He would remark: “We cannot be just because we are bewildered; we ought to be proud enough to welcome our enemies as judges, but we hate, and to hate is the act of the incurious. I love with an everlasting but a changing love, because I know I am the wrong sort of man to be good—and because I revere the shadow on the threshold.”
“What shadow, Kahn?”
“In one man we called it Christ—it is energy; for most of us it is dead, a phantom. If you have it you _are_ Christ, and if you have only a little of it you are but the promise of the Messiah.”
These seemed great words, and she looked at him with a little admiring smile.
“You make me uneasy for fear that I have not said ‘I love you with an everlasting love,’ often enough to make it an act of fanaticism.”
As for Oscar, he did what he liked, which gave him character, but made him difficult to live with.
He was not one of those “weedy” youths, long of leg, and stringy like “jerked beef, thank God!” as his mother said to visitors. He was rather too full-grown, thick of calf and hip and rather heavy of feature. His hands and feet were not out of proportion as is usually the case with children of his age, but they were too old looking.
He did not smoke surreptitiously. On the contrary he had taken out a pipe one day in front of his mother, and filling it, smoked in silence, not even with a frightened air, and for that matter not even with a particularly bold air;—he did it quite simply, as something he had finally decided to do, and Emma Gonsberg had gone off to Kahn with it, in a rather helpless manner.
Most children swing in circles about a room, clumsily. Oscar on the contrary walked into the four corners placidly and officially, looked at the backs of the books here and a picture there, and even grunted approvingly at one or two in quite a mature manner.
He had a sweetheart, and about her and his treatment of her there were only a few of the usual signs—he was shy, and passionately immersed in her, there was little of the casual smartness of first calf love about it, though he did in truth wave her off with a grin if he was questioned.
He took himself with seriousness amounting to a lack of humour—and though he himself knew that he was a youth, and had the earmarks of adolescence about him—and know it he certainly did—once he said, “Well, what of it—is that any reason why I should not be serious about everything?” This remark had so astonished his mother that she had immediately sent for Kahn to know if he thought the child was precocious—and Kahn had answered, “If he were, I should be better pleased.”
“But what is one to expect?”
“Children,” he answered, “are never what they are supposed to be, and they never have been. He may be old for his age, but what child hasn’t been?”

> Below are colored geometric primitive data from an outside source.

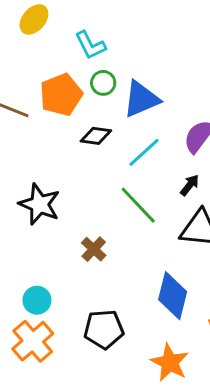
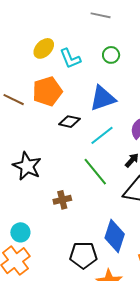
yellow ellipse: (34, 19) -> (44, 48), moved
green circle: (103, 83) -> (111, 55), moved
brown cross: (94, 249) -> (62, 200), turned 30
black pentagon: (104, 329) -> (83, 255), moved

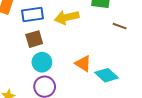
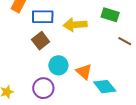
brown square: (34, 39) -> (41, 41), turned -30
cyan circle: (42, 62) -> (58, 65), moved

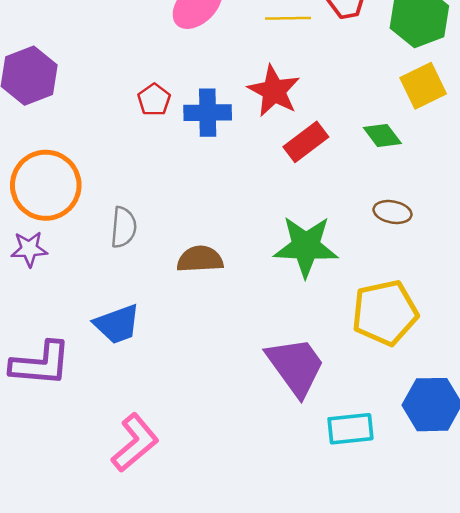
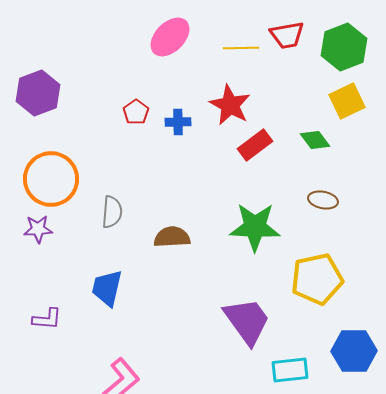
blue cross: (208, 113) -> (178, 122), size x0.7
blue trapezoid: (117, 324) -> (107, 288), turned 123
purple L-shape: (41, 364) -> (47, 319), size x0.6

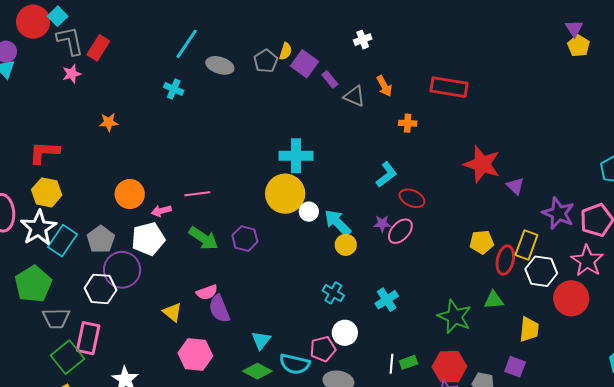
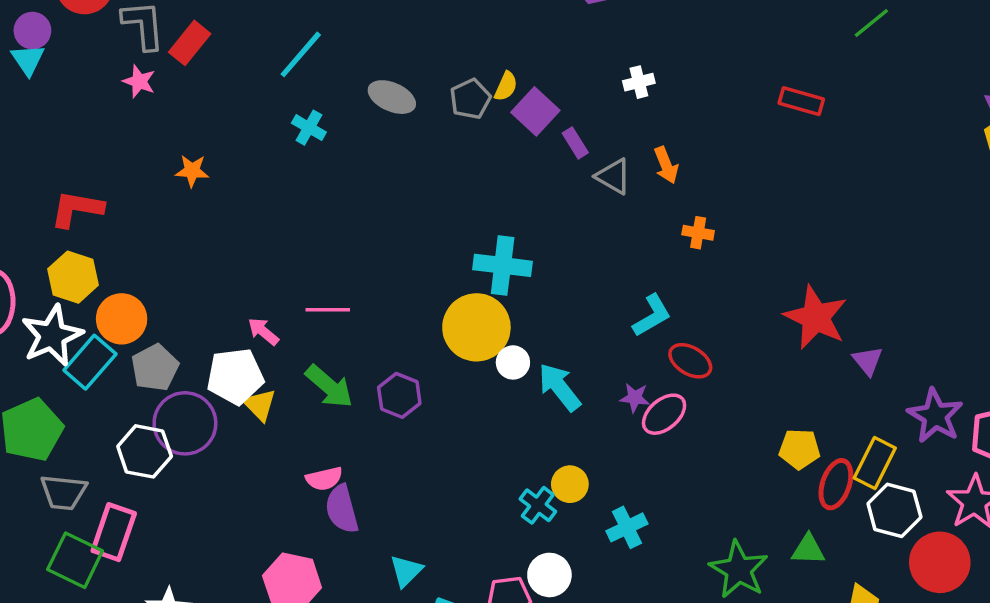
cyan line: (187, 44) -> (301, 54), moved
pink star: (72, 74) -> (139, 81), turned 30
red rectangle: (449, 87) -> (801, 101), moved, size x0.7
orange circle: (130, 194) -> (122, 319), moved
pink arrow: (161, 211) -> (263, 331), turned 48
yellow circle: (346, 245) -> (570, 484), moved
yellow triangle: (172, 312) -> (260, 405), moved
green square: (68, 357) -> (75, 560), turned -32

In the meantime, she tried to bring Straussmann and Kahn together—“My house is all at odds,” she thought, but these two never hit it off. Straussmann always appeared dreadfully superficial and cynical, and Kahn dull and good about nothing.
“They have both got abnormal appetites,” she thought wearily. She listened to them trying to talk together of an evening on the piazza steps. Kahn was saying:
“You must, however, warn yourself, in fact I might say arm yourself, against any sensation of pleasure in doing good; this is very difficult, I know, but it can be attained. You can give and forgive and tolerate gently and, as one might say, casually, until it’s a second nature.”

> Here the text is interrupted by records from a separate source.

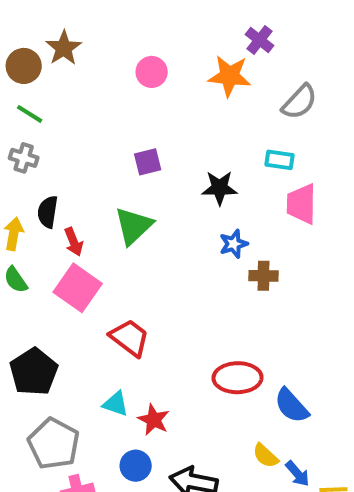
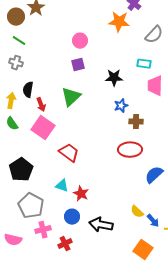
pink circle: (152, 72) -> (80, 41), moved
red ellipse: (238, 378) -> (130, 150), moved
blue semicircle: (291, 406) -> (154, 175), moved, turned 90

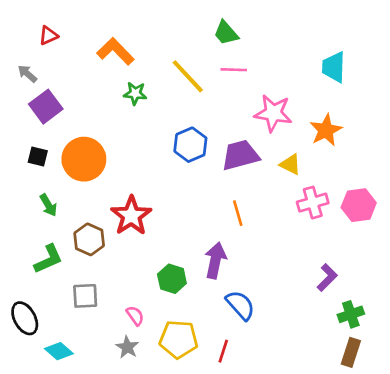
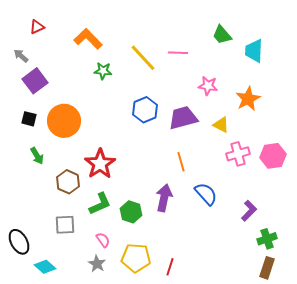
green trapezoid: (226, 33) -> (222, 35), moved
pink star: (273, 113) -> (208, 86), size x0.7
green L-shape: (48, 259) -> (100, 204), moved
blue semicircle: (240, 305) -> (206, 194), moved

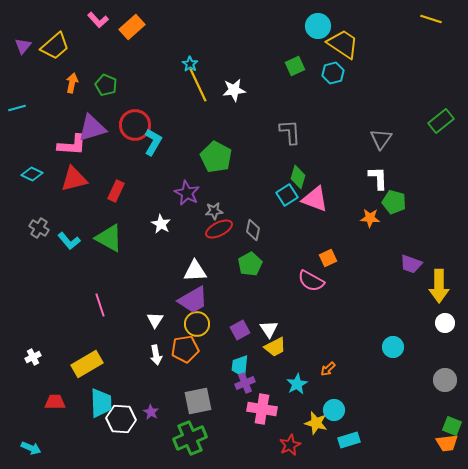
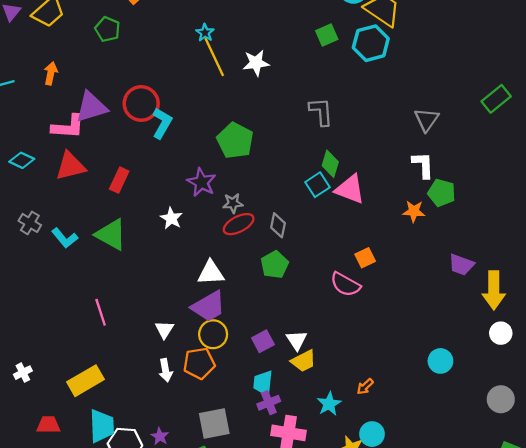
cyan hexagon: (333, 73) -> (371, 43), size x1.4
orange arrow: (72, 83) -> (51, 73), moved
green pentagon: (106, 85) -> (108, 29), moved

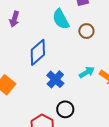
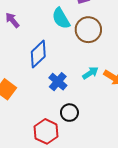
purple arrow: (14, 19) -> (12, 20), turned 126
brown circle: (86, 31) -> (88, 30), size x1.6

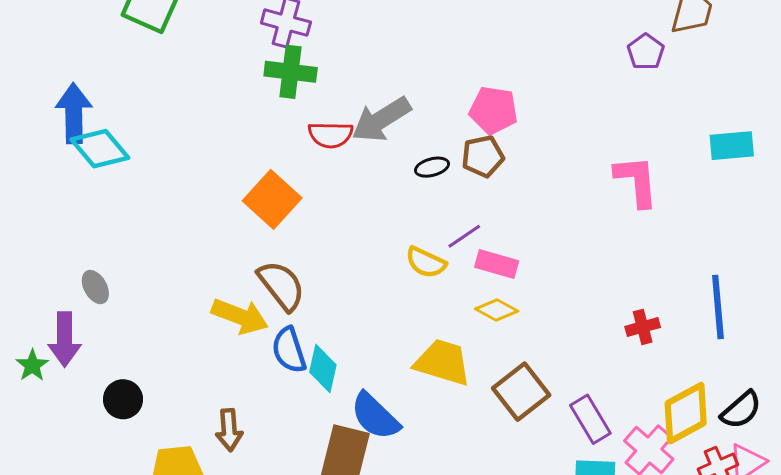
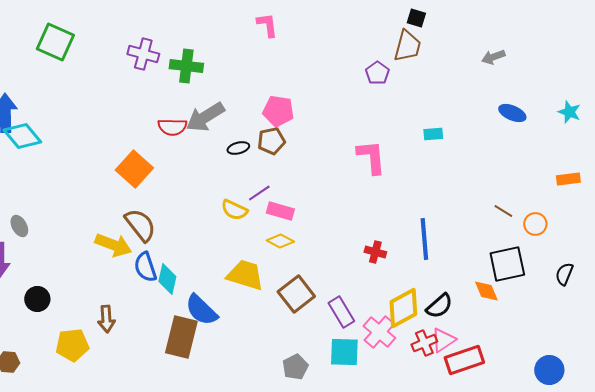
green cross: (291, 72) -> (186, 66), moved
cyan rectangle: (732, 146) -> (433, 134), size x0.7
red cross: (643, 327) -> (375, 252), turned 30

“There you have it, tolerate—who wants tolerance, or a second nature? Well, let us drop it. I feel like a child—it’s difficult not to feel like a child.”
“Like Oscar—he has transports—even at his age,” Emma added hesitatingly. “Perhaps that’s not quite as it should be?”
“The memory of growing up is worse than the fear of death,” Kahn remarked, and Emma sighed.
“I don’t know; the country was made for children, they say—I could tell you a story about that,” Straussmann broke off, whistling to Oscar. “Shall I tell Oscar about the country—and what it is really like?” he asked Emma, turning his head.
“Let the boy alone.”
“Why, over there in that small village,” Straussmann went on, taking Oscar by the arm. “It is a pretty tale I could tell you—perhaps I will when you are older—but don’t let your mother persuade you that the country is a nice, healthful, clean place, because, my child, it’s corrupt.”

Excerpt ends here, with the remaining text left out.